It grows at the bottom of the strait that separates the islands of Ibiza and Formentera. herb more comprehensive and long-lasting of the planet: a vast meadow ocean of posidonia (an underwater seaweed) actually forms a single specimen with a minimum estimated 100,000 years of age and an extension and length of about eight kilometers. In fact, it is “the largest living organism ever documented” worldwide, according to an international team of scientists in 2006. CSIC, University of the Balearic Islands and other experts from Portugal, the Caribbean and the United States.
However, recently another study has declared it “the world’s largest and oldest plant”. Another different species found in Australiabut curiously sharing many similarities ocean of posidonia From Ibiza and Formentera. Moreover: it is actually a plant of the same genus. Posidonia australis.
Researchers from the University of Western Australia (UWA) discovered a meadow of this marine plant in Shark Bay in the west of the country. will be approximately 10 kilometers long, spread over an area of 180 square kilometers, As published in the scientific journal Proceedings of the Royal Society.
The scientists were studying the genetic diversity of Shark Bay seagrass meadows when they realized that these seagrass beds were actually made up of a single plant, or a ‘clone’ of the same seed.
The study’s lead author, Jane Edgeloe of UWA, explained in a statement that her team created a ‘fingerprint’ using 18,000 genetic markers to control diversity in this grassland: “The answer left us speechless: There was only one factory in Shark Bay, spread over 180 square kilometers, This makes it the largest known plant in the world,” he added.
To calculate the age of the sample, the scientists counted the estimated total area of the meadow in the area and divided it by the annual expansion range of the rhizome (15 to 35 centimeters per year).
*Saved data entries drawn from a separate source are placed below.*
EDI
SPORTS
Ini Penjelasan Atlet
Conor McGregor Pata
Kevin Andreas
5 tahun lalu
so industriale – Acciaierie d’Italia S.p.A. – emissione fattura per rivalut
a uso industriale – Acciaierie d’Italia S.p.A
Like this, at least 4,500 years of age were obtained.
But despite the statement made by the Australian team, the world’s oldest vial plant is still the one located under the seabed of the Pitiusas Islands. Between Ibiza and Formentera there is a gigantic specimen of similar proportions to that in Australia, but much taller. Its 100,000 years far exceeds the 4,500 years of Posidonia australis.
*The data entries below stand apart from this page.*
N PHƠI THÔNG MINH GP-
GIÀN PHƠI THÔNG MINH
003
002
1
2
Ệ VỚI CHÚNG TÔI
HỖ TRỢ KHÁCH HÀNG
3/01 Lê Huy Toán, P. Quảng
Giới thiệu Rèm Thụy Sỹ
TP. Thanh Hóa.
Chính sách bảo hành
posidonia of Ibiza and Formentera, “longest on the planet”
But how is it possible that when the Australian was young, it had expanded to reach the same surface as Ibiza in a much shorter time?
Oceanographer and posidonia expert Carlos Duarte offers the answer. Duarte, familiar with research at the University of Western Australia (he was director of the ocean institute for the past decade), explains that this is because: “Australian angiosperm species grow much faster than those in the Mediterranean”.
In every situation, The meadow between Ibiza and Formentera “is still the longest-lived plant on the planet,” he explains.
“This is not a Guinness Book of Records competition, but the new study confirms that marine angiosperms are the largest living organisms on the planet, as well as playing a fundamental role as carbon sinks,” says Duarte, who now works at the University. Saudi Arabia.
Across the entire Mediterranean, this marine native plant has about 50,000 square kilometers, and five percent of that surface is found in the Balearic Islands, meaning 2,000 to 3,000 square kilometers of underwater meadows.
However ocean of posidonia There may be a number of days. According to the University of the Balearic Islands, the annual loss of this species in the Mediterranean exceeds 5% due, among other reasons, to the ‘tropicalization’ this sea has been subjected to.where water temperatures rise even more than air temperatures, facilitating the expansion of large numbers of invasive alien species and weakening native ones.
In addition, it should be taken into account that Posidonia grows very slowly, at less than two centimeters per year, and also has low seed production, which, according to scientists, makes any loss it suffers practically irreversible. It takes centuries to heal.
“Champion in separating CO2 from atmosphere”
Professor Carlos Duarte underlined the extraordinary role these underwater meadows play in capturing CO2 from the atmosphere, to the point where this scientist describes the plant in question as “carbon sequestration champions in our biosphere.” “One hectare of Posidonia meadows in the Mediterranean seizes as much carbon as 15 hectares of Amazonian forest. and also non-combustible”, with reference to the fires to which the tropical forest in question is exposed.
The uncontrolled mooring of yachts on this meadow in summer feeds a tourist pressure that is incompatible with its conservation, while the warming of the waters as well as pollutant discharges from submarine outlets and ships put this very important species at risk. very deteriorating situation.